In my spark jobs, I have to make transformations on multiple column for 2 use cases :
- Casting columns
In my personal use case, i use it on a Df of 150 columns
def castColumns(inputDf: DataFrame, columnsDefs: Array[(String, DataType)]): DataFrame = {
columnsDefs.foldLeft(inputDf) {
(acc, col) => acc.withColumn(col._1, inputDf(col._1).cast(col._2))
}
}
- Transformation
In my personal use case, i use it to perform calculation n multiple column to create n new columns (1 input col for 1 output col, n times)
ListOfCol.foldLeft(dataFrame) {
(tmpDf, m) =>
tmpDf.withColumn(addSuffixToCol(m), UDF(m))
}
As you saw, I use FoldLeft method and withColumn. But i found out recently in the documentation that using withColumn is not that good when used multiple times :
this method introduces a projection internally. Therefore, calling it multiple times, for instance, via loops in order to add multiple columns can generate big plans which can cause performance issues and even StackOverflowException.
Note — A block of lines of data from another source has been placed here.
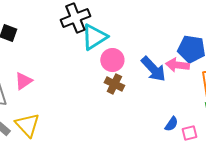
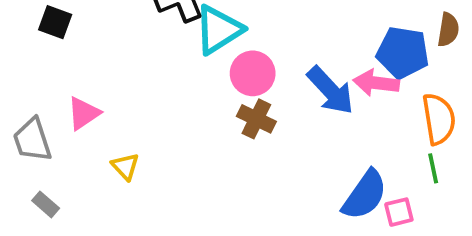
blue semicircle: (171, 124) -> (365, 195), size x1.8
yellow triangle: (27, 125) -> (125, 166), moved, size x0.6

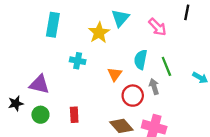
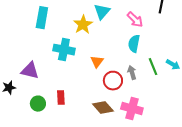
cyan semicircle: (141, 60) -> (134, 44), moved
cyan cross: (78, 61) -> (64, 50), size x1.5
green line: (166, 66) -> (153, 67), moved
green circle: (40, 115) -> (38, 104), moved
To avoid this, use select with the multiple columns at once.
I also found that foldleft slowdown spark application because a full plan analysis is performed on every iteration. i think this is true beacause since i added foldleft in my code, my spark take more time to start a job than before.
Is there good practice when applying transformations on multiple columns ?
Spark version : 2.2 Language : Scala